In Figure 5, small-angle X-ray diffraction (XRD) patterns of the host matrix MCM-41 and the functional antibacterial support are shown. It can be seen that MCM-41 exhibited characteristic diffraction peaks at 2θ = 2.09°, 3.64°, and 4.18°, ascribable to the (100), (110), and (200) atomic planes associated with two-dimensional cylindrical pores arranged in p6 mm hexagonal symmetry [40,41], representing a typical MCM-41 XRD pattern. Compared to MCM-41, the diffraction intensities of Thymol-MCM-41 is 2.09°, implying that the main structure of mesoporous silica was not altered. However, Thymol-MCM-41 exhibited no obvious characteristic peak at 3.64° and 4.18°, suggesting that thymol was well introduced on the surface of mesoporous silica, and the characteristic peak cannot be detected by X-ray because the electrostatic coating of thymol slightly reduced the order of the mesoporous silica. The results are consistent with the results of FESEM.

3.3. Antimicrobial Activity of Antimicrobial Supports In Vitro

The antimicrobial activity of the free thymol and antimicrobial supports was established by determining the MIC and MBC of two representative food-borne microorganisms: E. coli and S. aureus [42]. Figure 6 presents the growth reduction of E. coli and S. aureus treated with free thymol and different antimicrobial supports for 24 h.
The effect of free thymol on the growth of E. coli and S. aureus is shown in Figure 6A. The growth of E. coli was completely inhibited at a range from 0.3 mg/mL to 0.5 mg/mL and partial inhibition of microorganisms was observed at concentrations between 0.1 mg/mL and 0.2 mg/mL. The MIC and MBC of free thymol against E. coli was at 0.3 mg/mL, which is similar to the previous studies [43,44]. According to the different degrees of effect on the growth of S. aureus, different concentrations can be divided into three groups: complete inhibition (0.5 mg/mL), partial inhibition (0.2–0.4 mg/mL), and no reduction (0.1–0.15 mg/mL). The value of MIC and MBC for S. aureus at 0.5 mg/mL is consistent with the study of Rua, Fernandez-Alvarez [45]. Compared to S. aureus, free thymol exhibited a more effective inhibition effect on E. coli. In particular, the antibacterial activity of thymol against the two bacteria showed significant differences at a concentration range of 0.1–0.4 mg/mL, and the difference was gradually reduced with the increased concentration. These results suggested the greater antimicrobial activity of thymol against E. coli, which are in accordance with the study of Gutiérrez-Larraínzar, Rúa [44].
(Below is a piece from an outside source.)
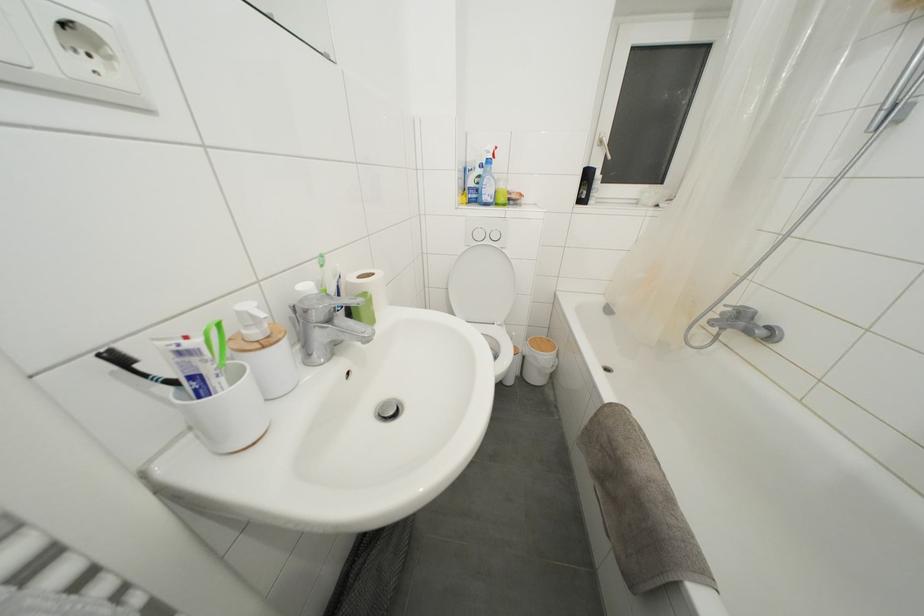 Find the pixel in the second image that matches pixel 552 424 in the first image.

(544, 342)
As shown in Figure 6B, the antimicrobial activity of thymol was remarkably enhanced by functionalized HMSNs. The growth of E. coli was partially inhibited by 0.005–0.025 mg/mL concentration. The value of MIC and MBC was reduced to 0.05 mg/mL, which is equivalent to one-fiftieth of free thymol. Similarly, the value of MIC and MBC for functionalized HMSNs against S. aureus (0.1 mg/mL) was also much lower than that of free thymol. Besides, compared to the free component, the growth reduction of S. aureus treated with functionalized HMSNs was closer to the E. coli at partial inhibition concentration, which indicates that S. aureus is more susceptible to the thymol grafted on the silica supports.
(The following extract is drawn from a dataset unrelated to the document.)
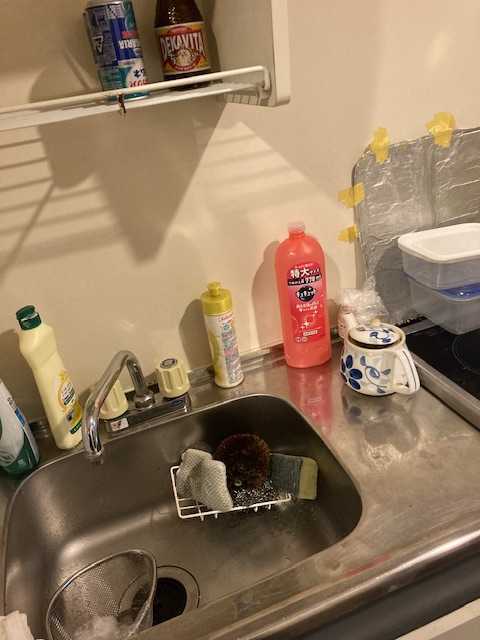 Identify the location of faucet. This screenshot has width=480, height=640. (91, 457).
In fact, the same trend can also be observed in the functionalized MCM-41 shown in Figure 6C. The MIC and MBC of functionalized MCM-41 for E. coli and S. aureus were both at 0.1 mg/mL and the antibacterial activity of functionalized MCM-41 against the two bacteria showed no significant difference ranging from 0.05 mg/mL to 0.2 mg/mL. Nevertheless, at the same concentration of thymol, the bactericidal efficiency of functionalized MCM-41 against the two bacteria (especially against E. coli) was slightly lower than that of functionalized HMSNs.
The bactericidal effect of functionalized AS is shown in Figure 6D. The values of MIC and MBC against E. coli and S. aureus are 0.2 mg/mL and 0.3 mg/mL, respectively. In reference to these values, the enhancement of the antibacterial activity of thymol immobilized on AS is not obvious compared to functionalized mesoporous particles. However, it is worth noting that low concentrations (0.025–0.2 mg/mL) of immobilized thymol on the AS supports displayed improved antimicrobial activity compared to the free compound.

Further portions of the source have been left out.